Data preprocessing
- Discuss how you split the dataset and why.
- Is your dataset IID?
- Does it have group structure?
- Is it a time-series data?
- How should you split the dataset given your ML question to best mimic future use when you deploy the model?
- Apply MinMaxEncoder or StandardScaler on the continuous features
- Apply OneHotEncoder or OrdinalEncoder on categorical features
- Describe why you chose a particular preprocessor for each feature.
- How many features do you have in the preprocessed data?

1. The dataset
- Discuss how you split the dataset and why.
- Is your dataset IID?
- Does it have group structure?
- Is it a time-series data?

The dataset consists of records of online articles published by Mashable. Each row corresponds to a single article. There are a total of 39,644 articles. 

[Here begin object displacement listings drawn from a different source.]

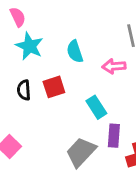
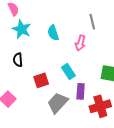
pink arrow: (114, 66) -> (80, 43), turned -70
red square: (54, 87) -> (41, 80), moved

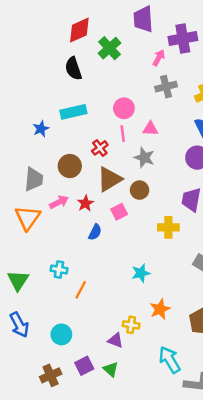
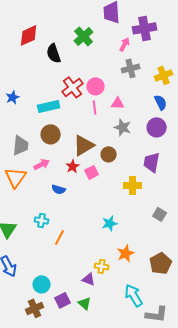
red diamond: (79, 30) -> (29, 35), moved
cyan rectangle: (73, 112) -> (49, 106), moved
blue star: (41, 129) -> (13, 97), moved
red cross: (100, 148) -> (73, 87), moved, size x1.5
gray star: (144, 158) -> (123, 127), moved
red star: (85, 203) -> (73, 166), moved
blue semicircle: (95, 232) -> (59, 189), moved, turned 80
cyan circle: (61, 334) -> (42, 284), moved

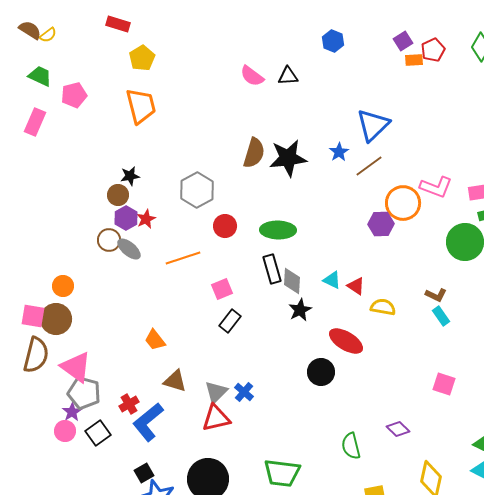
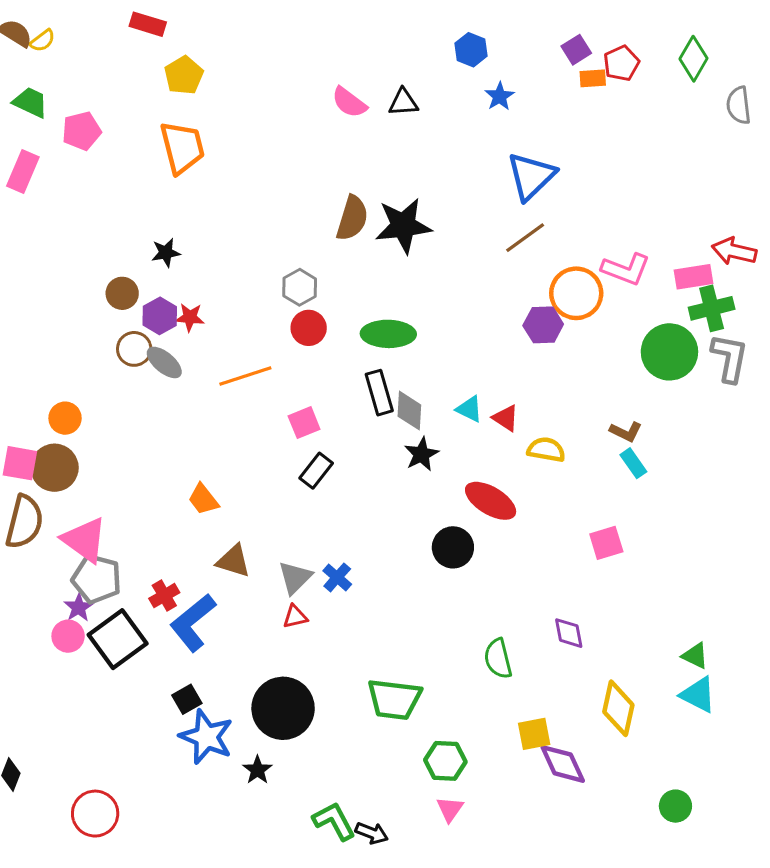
blue star: (339, 152) -> (500, 96), moved
gray hexagon: (197, 190) -> (300, 287), moved, size x0.7
brown circle: (118, 195) -> (122, 293), moved
red star: (146, 219) -> (190, 317), turned 30
pink square: (444, 384) -> (606, 543), moved, turned -35
red triangle: (216, 418) -> (295, 617), size x0.6
purple diamond: (398, 429) -> (569, 633), turned 35
black square: (98, 433) -> (118, 639), size x1.5

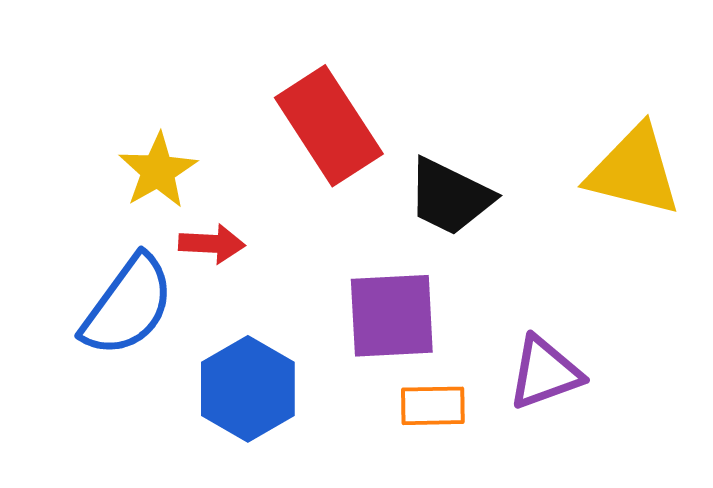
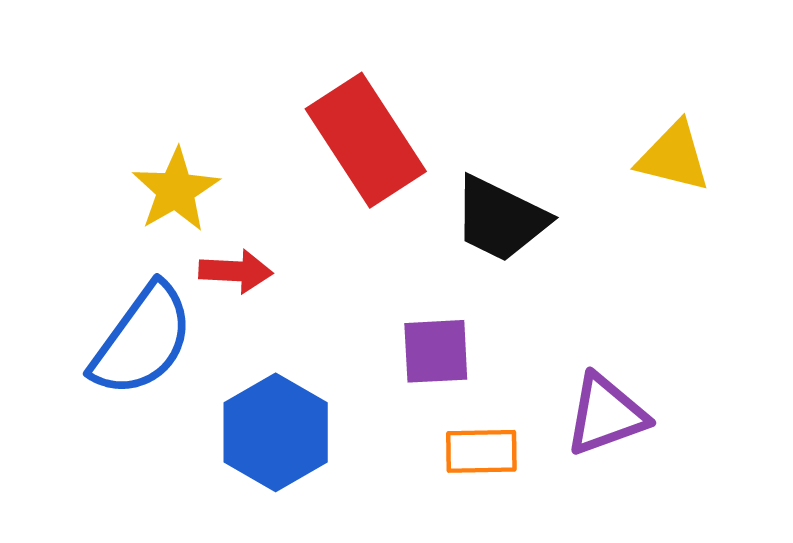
yellow triangle: (634, 171) -> (674, 157), moved, size x0.7
purple square: (392, 316) -> (436, 351), size x0.7

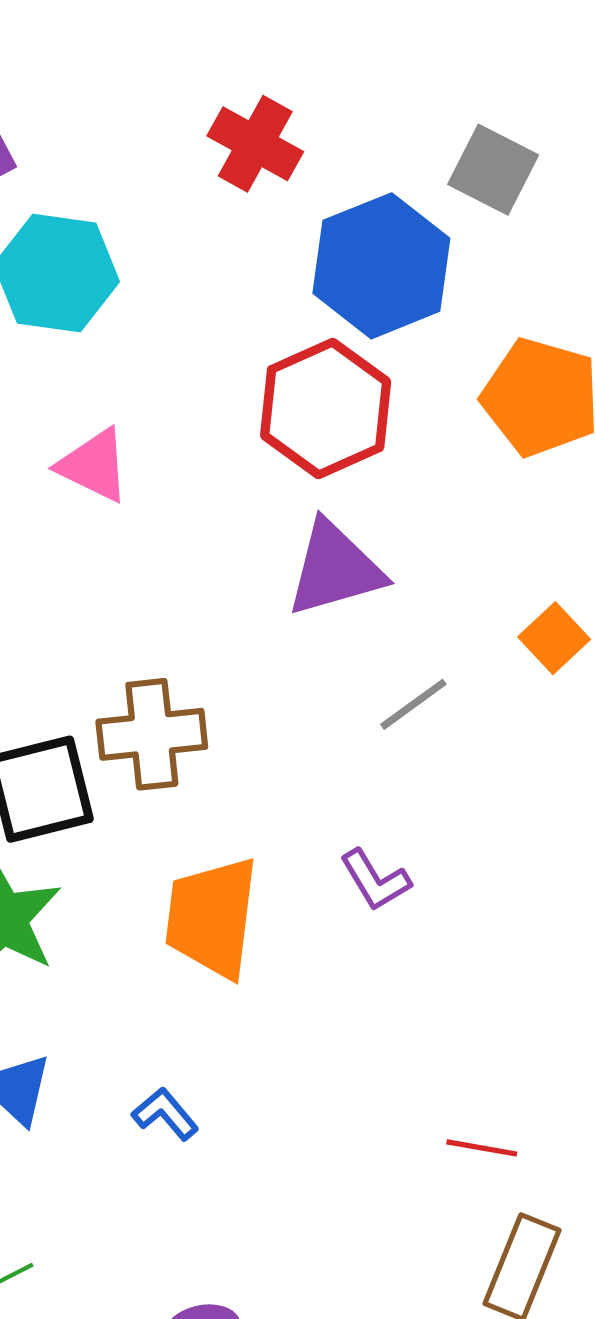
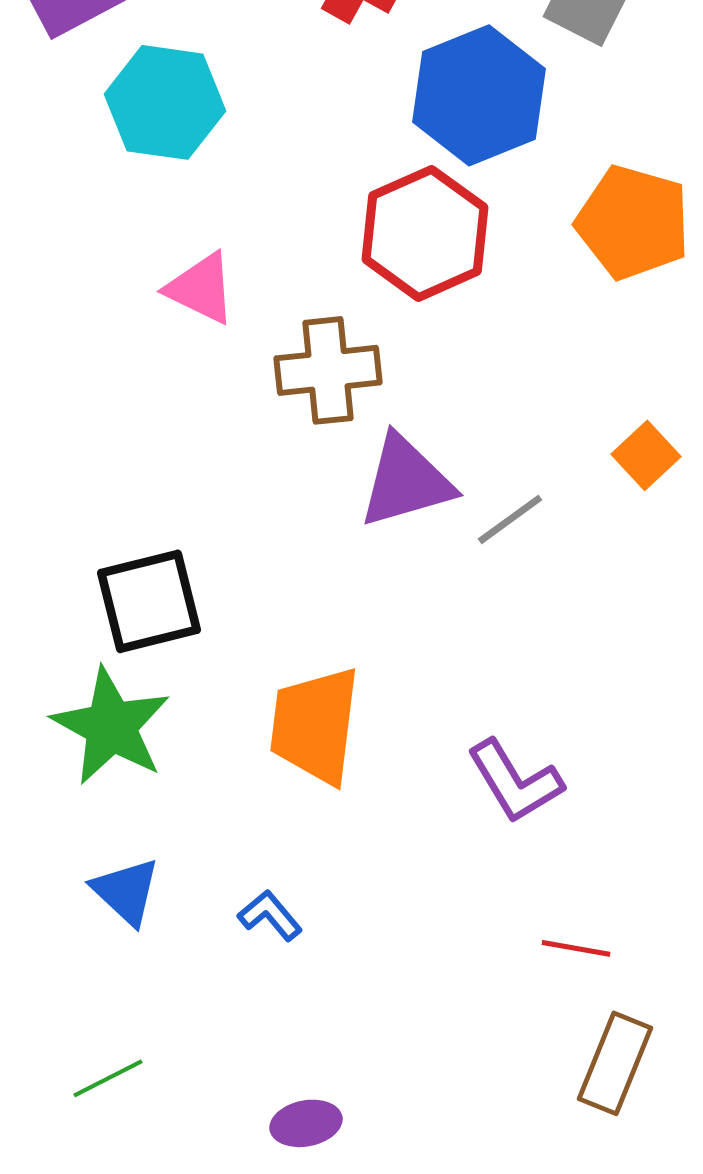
purple triangle: (335, 569) -> (406, 481), moved
brown cross: (152, 734) -> (328, 370), moved
purple L-shape: (375, 880) -> (515, 781), moved, size x1.4

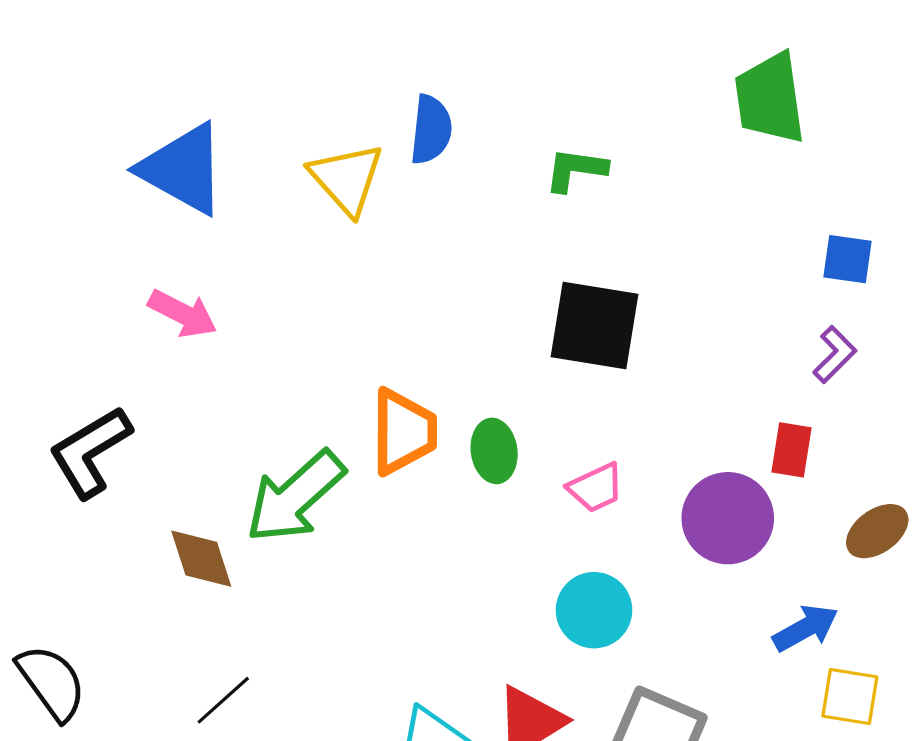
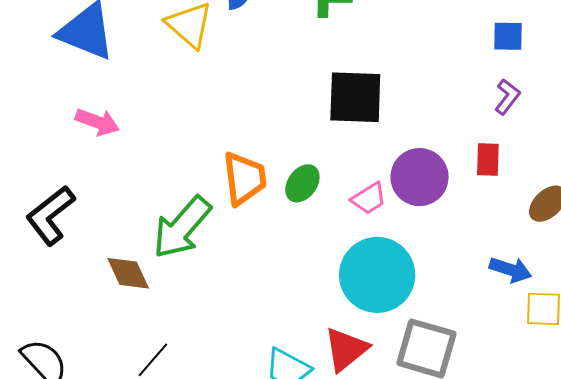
green ellipse: (494, 451) -> (302, 183), turned 51
purple circle: (728, 518) -> (420, 177), moved
cyan circle: (594, 610) -> (377, 275), size x1.6
blue arrow: (806, 628) -> (510, 270), turned 54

The target variable is 'popular' - this is a binary variable where 0 corresponds to not-popular and 1 corresponds to popular. This variable is derived from the 'shares' variable present in the original dataset. Shares is the number of shares for a given article, and we set a threshold = 1400, above which an article is considered popular. 

The features list various characteristics about the articles, including some NLP based metrics, the number of tokens in the title, in the content, the number of images and videos, the topic and the day of the week on which the article was published. There are 58 features. 

Since there is no group structure or time-series structure to the data, the data can be considered IID. 


2. How should you split the dataset given your ML question to best mimic future use when you deploy the model?

The point of this project was to be able to predict how popular an article would be *before publication*, and make recommendations to increase popularity. 

Each of the feature variables is available to us prior to publication in a production environment, so we can safely split the dataset into the standard train:validation:test split. Here, I use a split of 70:20:10, which gives us 27751, 7929, 3964 articles for the train, validation and test sets respectively. 

3. Feature Encoding
- Apply MinMaxEncoder or StandardScaler on the continuous features
- Apply OneHotEncoder or OrdinalEncoder on categorical features
- Describe why you chose a particular preprocessor for each feature.
- How many features do you have in the preprocessed data?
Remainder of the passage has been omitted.